A beacon of innocence in a world that had long since turned cruel. A testament to the last vestiges of goodness that men like me had long since forsaken.
And I—who lurked in the shadows, who dealt only in death and despair—felt the uncharacteristic urge to protect that light.
The very notion was foolish.
I should have walked away.
Lazarus had warned me not to get involved. His words echoed in my mind, his power looming over me now like an unseen specter.
“Stay detached, Amir. It is the only way to survive.”
He had spoken not as a friend but as a Shadow Lord—his voice laced with the weight of centuries of knowledge drawn from a past littered with mistakes I had no intention of repeating.
Nevertheless, I found myself here.
“Am I going to do this?” I muttered into the night, expecting no answer but the rustling of leaves and the distant hoot of a vigilant owl.
No turning back.
The die was cast.
And my feet carried me onward—toward the unsuspecting angel ahead.
The night held a chill that felt at odds with the warm glow spilling from the manor’s windows—a stark contrast between what lay behind me and what waited ahead.
I moved silently through the garden, my steps sure, practiced—nothing but a shadow among shadows.
And yet, Elizabeth’s silhouette merged with them as if she belonged to the night just as much as I did.
Then—
A sound.
Soft. Fragile.
A sob broke the silence.
The air thickened, my resolve flickering like the flame of a candle in a draft.
I had spent a lifetime detached from the sorrows of the living.
But her grief?—
It rooted me to the spot.
And for the first time in longer than I could remember?—
I felt something.
Something I had no right to feel.
Something that would change everything.
“Lady Alexander.”
My voice barely rose above a whisper, yet she stiffened—a doe alerted to a being in the dark.
She glanced up, her eyes wide and glassy in the faint light.
“Who’s there?”
Her words trembled, as delicate as leaves on the verge of falling.
“Don’t be alarmed. It’s me—Lord Hassan.”
I took a cautious step forward, though I knew my appearance was a trespass. I was breaking the rules I had lived by for centuries, stepping onto sacred ground.
“I’m not here to hurt you.”
The words felt hollow, even to my ears.
Because I was a man who hurt.
A man who destroyed.
She wiped her cheeks with the back of her hand, straightening her spine—her gaze locking onto mine with an intensity that belied her fragile exterior.
“If you’re not here to ridicule or hurt me, then why are you here?”
Her voice was firm despite the remnants of sorrow clinging to her like morning mist.
“You have seen how little regard I am to be given.”
The bitterness in her tone struck something deep within me.
They had sought to break her. To render her voiceless.
And yet?—
She still stood.
I took another step closer, drawn into her orbit against my better judgment.
“I beg to differ.”
A flicker of something passed across her face—doubt, curiosity, something more.

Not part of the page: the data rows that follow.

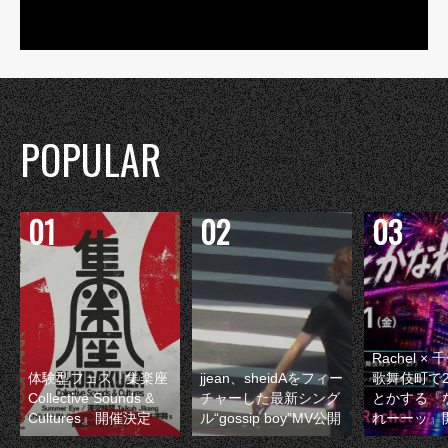
POPULAR
Rachel 
体験型フェス『集楽座
jjean、sheidAをフィー
歌舞伎町で
Collective Sounds &
チャーした最新シング
とかする『
Cultures』開催決定
ル“gossip boy”MV公開
れーーッ』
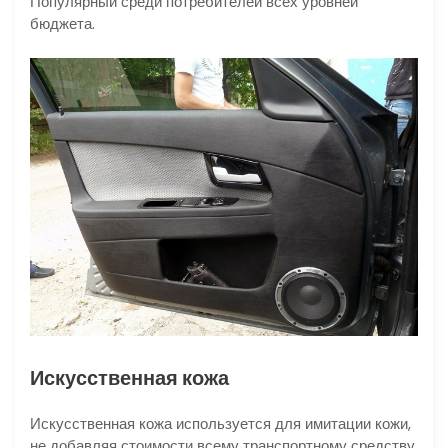
Популярный среди потребителей всех уровней
бюджета.
Искусственная кожа
Искусственная кожа используется для имитации кожи,
не добавляя стоимости всему транспортному средству.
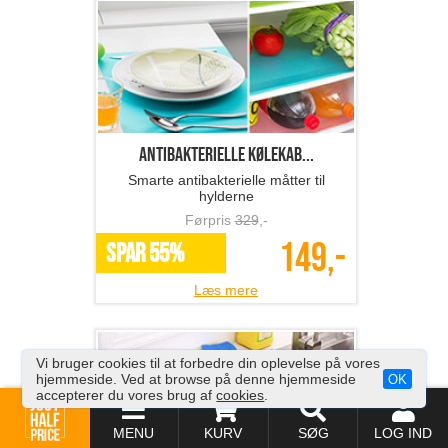
Haveslange
Den smarte haveslange med
messingkoblinger
Førpris
1099
,-
249,-
SPAR 77%
Læs mere
Vi bruger cookies til at forbedre din oplevelse på vores
hjemmeside. Ved at browse på denne hjemmeside
OK
accepterer du vores brug af
cookies
.
MENU
KURV
SØG
LOG IND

“May I ask why you’re out here?”
The quiver in her voice did not escape me—nor did her effort to conceal it.
“I couldn’t leave without saying something.”
The admission hung between us, heavy, laden with meaning I dared not explore.
Her lips parted, the faintest hitch in her breath betraying a moment of hesitation.
“To address the earlier spectacle at my expense?” she asked at last, her words laced with a bitterness that suited her ill.
Her pain whittled new edges into her beauty, turning something delicate into something dangerous.
I remained silent, offering only a gesture toward the stone bench nestled among the roses.
She hesitated.
Then, with a wary grace, she moved to sit, her posture rigid, her frame coiled with unspoken distrust.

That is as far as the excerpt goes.